Conocí a Dorothy de Espinosa por el doctor Eduardo Lemaitre Román. Llegaron a mi oficina, en la Casa del Marqués de Valdehoyos, para hablarme del proyecto de la Fototeca Histórica de Cartagena. No tuvieron que convencerme de la importancia de la iniciativa. Siempre he creído que la única forma de mantenernos vigentes para el mundo es dando a conocer nuestra identidad cultural y la presencia trascendente de esta ciudad en la historia colombiana. Era, por lo tanto, necesario que la sede de la Fototeca estuviera allí, en esta casona testigo de la vida colonial y de los versos irónicos del Tuerto López.
Días después apareció ella con su español hablado a lo inglés, su calidez y su alma luchadora. Me contó que tenía mente de ‘girl scout’ y que, guiada por su espíritu explorador, trabajó como enfermera en Panamá y luego viajó a Colombia horas antes del asesinato de Gaitán. Su familia, como es entendible, le rogaba que volviera a los E.E.U.U. pero Dorothy estaba encantada con la ciudad y con el hospital. Por eso decidió calmarlos mandándoles diversas fotos de los rincones más insólitos y emblemáticos de esta tierra. Complementó el ejercicio retratando las casas solariegas de Manga: quería convencerlos de que no se hallaba en una aldea primitiva sino en un sitio con una concepción de vida similar a la de Nueva Orleans. Este ejercicio juvenil, como observadora acuciosa, la unió definitivamente al lente y al Caribe. Su colección fue creciendo como su interés por conocer la pequeña historia cartagenera. Varias familias le entregaron sus álbumes para legarle su testimonio gráfico a las nuevas generaciones dándose así el inicio de la Fototeca.

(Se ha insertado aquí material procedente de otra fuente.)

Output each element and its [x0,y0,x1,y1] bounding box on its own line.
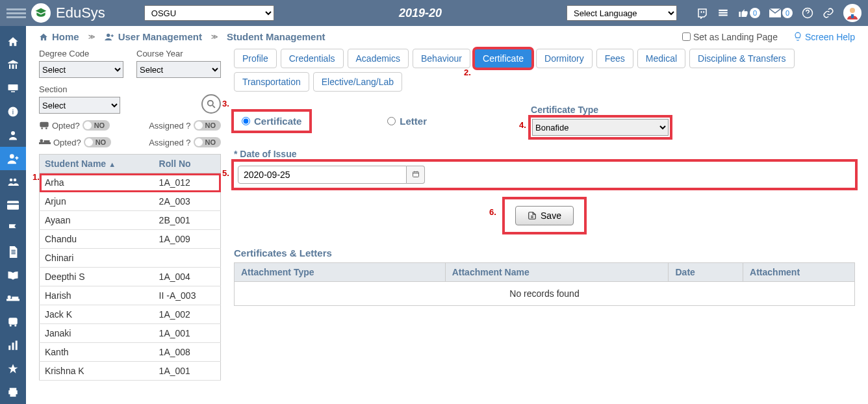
bed-opted-toggle[interactable]: NO [84,137,112,147]
letter-radio[interactable]: Letter [387,116,427,127]
sidebar-info[interactable]: i [0,100,26,123]
bus-assigned: Assigned ? NO [149,120,221,131]
annotation-5: 5. [222,168,229,178]
certificate-radio[interactable]: Certificate [242,116,301,127]
date-input[interactable] [238,166,407,184]
tab-academics[interactable]: Academics [348,49,409,68]
bed-assigned-toggle[interactable]: NO [194,137,222,147]
tabs: ProfileCredentialsAcademicsBehaviourCert… [234,49,855,92]
tab-discipline-transfers[interactable]: Discipline & Transfers [689,49,794,68]
tab-credentials[interactable]: Credentials [281,49,344,68]
sidebar-user[interactable] [0,123,26,147]
sidebar-file[interactable] [0,240,26,264]
bus-opted: Opted? NO [39,120,110,131]
table-row[interactable]: HarishII -A_003 [40,286,221,305]
col-name: Attachment Name [445,263,669,282]
svg-point-32 [45,127,47,129]
svg-rect-16 [6,299,19,301]
breadcrumb-user-mgmt[interactable]: User Management [104,31,202,42]
svg-rect-15 [7,203,19,205]
svg-point-21 [14,325,16,327]
svg-rect-5 [851,14,854,18]
table-row[interactable]: Krishna K1A_001 [40,362,221,381]
sidebar-desktop[interactable] [0,77,26,100]
set-landing-checkbox[interactable]: Set as Landing Page [682,32,778,42]
sidebar-institution[interactable] [0,53,26,77]
svg-point-4 [850,8,855,13]
institution-select[interactable]: OSGU [144,5,274,21]
table-row[interactable]: Chandu1A_009 [40,230,221,249]
svg-rect-35 [44,140,50,142]
link-icon[interactable] [823,7,834,19]
sidebar-user-add[interactable] [0,147,26,170]
svg-point-20 [10,325,12,327]
svg-rect-18 [12,297,18,299]
svg-rect-19 [8,318,18,325]
sidebar-flag[interactable] [0,217,26,240]
tab-certificate[interactable]: Certificate [474,49,532,68]
svg-rect-1 [719,12,728,14]
bus-assigned-toggle[interactable]: NO [194,120,222,131]
avatar[interactable] [843,4,862,22]
svg-rect-24 [16,341,18,350]
cert-type-select[interactable]: Bonafide [532,119,669,136]
annotation-4: 4. [519,120,526,130]
brand-name: EduSys [56,5,105,21]
table-row[interactable]: Ayaan2B_001 [40,211,221,230]
brand-logo[interactable] [31,3,51,23]
course-year-select[interactable]: Select [136,61,221,78]
sidebar-star[interactable] [0,357,26,381]
sidebar-book[interactable] [0,264,26,287]
tab-elective-lang-lab[interactable]: Elective/Lang/Lab [313,72,402,92]
records-table: Attachment Type Attachment Name Date Att… [234,262,855,306]
sidebar-print[interactable] [0,381,26,404]
tab-profile[interactable]: Profile [234,49,277,68]
bus-opted-toggle[interactable]: NO [83,120,110,131]
sidebar-users[interactable] [0,170,26,194]
hamburger-icon[interactable] [6,6,26,20]
search-button[interactable] [201,94,221,114]
tab-transportation[interactable]: Transportation [234,72,309,92]
col-date: Date [669,263,743,282]
sidebar-chart[interactable] [0,334,26,357]
no-records: No records found [235,282,855,306]
table-row[interactable]: Arjun2A_003 [40,192,221,211]
twitch-icon[interactable] [696,7,708,19]
tab-dormitory[interactable]: Dormitory [536,49,593,68]
col-type: Attachment Type [235,263,446,282]
table-row[interactable]: Arha1A_012 [40,173,221,192]
svg-point-29 [208,101,213,106]
mail-icon[interactable]: 0 [769,8,793,18]
svg-point-13 [14,179,17,182]
roll-no-header[interactable]: Roll No [154,155,221,173]
tab-behaviour[interactable]: Behaviour [413,49,470,68]
table-row[interactable]: Chinari [40,249,221,268]
svg-rect-2 [719,14,728,16]
list-icon[interactable] [717,7,729,19]
language-select[interactable]: Select Language [567,5,677,21]
date-picker-button[interactable] [407,166,425,184]
breadcrumb-home[interactable]: Home [39,31,79,42]
help-icon[interactable] [802,7,813,19]
degree-code-select[interactable]: Select [39,61,123,78]
table-row[interactable]: Kanth1A_008 [40,343,221,362]
sidebar-home[interactable] [0,30,26,53]
sidebar-card[interactable] [0,194,26,217]
student-name-header[interactable]: Student Name▲ [40,155,154,173]
col-attachment: Attachment [743,263,855,282]
table-row[interactable]: Janaki1A_001 [40,324,221,343]
tab-medical[interactable]: Medical [637,49,685,68]
sidebar-bus[interactable] [0,310,26,334]
save-button[interactable]: Save [515,206,574,225]
cert-type-label: Certificate Type [531,105,670,115]
tab-fees[interactable]: Fees [596,49,633,68]
course-year-label: Course Year [136,49,221,58]
sidebar-bed[interactable] [0,287,26,310]
screen-help-link[interactable]: Screen Help [793,32,855,42]
top-icons: 0 0 [696,4,862,22]
bed-assigned: Assigned ? NO [149,137,221,147]
table-row[interactable]: Jack K1A_002 [40,305,221,324]
thumb-icon[interactable]: 0 [738,8,760,18]
table-row[interactable]: Deepthi S1A_004 [40,268,221,286]
section-select[interactable]: Select [39,97,120,114]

A la sede pronto llegaron los estudiantes quienes sentían deleite al escudriñar los archivos y descubrir los cambios arquitectónicos y sociales de la ciudad amurallada. También se emocionaban al encontrarse con las costumbres que nutrieron el alma de sus ancestros. Aprendieron sobre nuestra historia con fotos como las del entierro de Núñez, las de la visita de Franklin D. Roosevelt o las de don Juan Carlos de Borbón de cadete, en los años 50. Comprendieron que identificando el pasado podrían vislumbrar con mayor conocimiento de la realidad hacia el futuro. Una lección de vida invaluable.
Los Espinosa amaron sin límites a Cartagena. Asumieron desafíos educativos, culturales y de salud pública con toda la dedicación que tenían al trabajar por el bienestar del ‘Corralito de Piedra’. Sus proyectos fueron pensados para ir hacia el progreso sin olvidarse de la fuerza creadora que está en preservar la tradición.
Hoy mi memoria recorre, con gratitud y afecto, esos días del ‘Lente de nostalgia’ para evocar a esta “gringa” que se entregó por entero a la multiétnica Cartagena de Rafael Núñez y Antonia La Pelada.